To take back the water means to see mikvah as a wholly female experience: as Miriam’s well gave water to the Israelites so too will the mikvah give strength back to Jewish women. Water is the symbol of birth—now it can be a symbol of rebirth. To take back the water means to open the mikvah up to women not attached to men. In order to do that we may have to build alternative mikvaot, run by women, for women, following women’s rules, not funded or run “behind the scenes” by male rabbis with family purity laws or their own denominational terrorities to protect. To take back the waters means to dip on Rosh Chodesh, when the moon and the sea and women’s cycles become one. To take back the water means to open the mikvah during the day, so women don’t have to sneak in under cover of darkness. (If we aren’t ashamed of our bodies, why do we need to hide our immersions? If we reject the notion that mikvah is only for the right to resume sex with our husbands, we won’t have to be modest about going.) To take back the water means to turn the mikvah into a Jewish women’s center: with Torah learning and books available, maybe even feminist shiurim, not just sheitl advertisements and pamphlets on keeping a kosher home.
But why bother at all to take back the water? Why not simply abandon an institution which has been used to debase us? Because we have so little that is ours. We put on a tallis but in doing so we share a man’s ritual garb. The water is ours: it is the fluid of our own bodies and a deeply moving experience of connection to Mother Earth. We climb the top of Masada in Israel and there we see a mikvah. It is our Jewish history.
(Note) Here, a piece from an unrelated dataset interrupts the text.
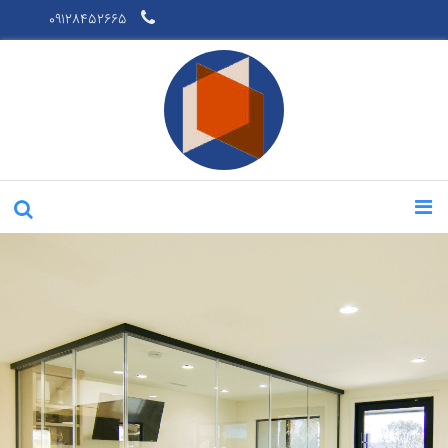
09128452665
So there we were: washing away past relationships, past hurts. As we prepared, we sang; one friend washed my hair, another rubbed my feet. When I entered the water, they all entered with me. I began with a chant: May my tevilah (immersion) cleanse me of past wrongs… May it cleanse me of grudges toward past loves… May it cleanse me of pain from past loves… May it cleanse me of the times I have hurt past loves… May it move me in the future… May my tevilah connect me to other women… May it strengthen my commitment to women’s causes… May it bring out the goodness of woman in me. I dipped and sang out the traditional blessing, not meekly and with arms covering my breasts as the attendant would have liked, but in a clear, loud song. And I dipped again and again, saying “Amen, May it be Your will,” as each friend offered her prayer, her wish for my future life. The attendant grew weary of what she thought were antics—yet we continued in this deeply spiritual vein long after she had left. It was a moment which inspired me. It was a moment I shall never forget. It was a moment of taking back what was mine a long time ago, offering a new wisdom of the water which can be uplifting for all women.
Elyse Goldstein is Assistant Rabbi of Holy Blossom Temple in Toronto. She is active in Jewish feminist causes, and is a founding member of Toronto Women of Faith (an interfaith women’s clergy group). She hopes to one day generate enough interest in the feminist community to build an “alternative” mikvah along the lines proposed in the article.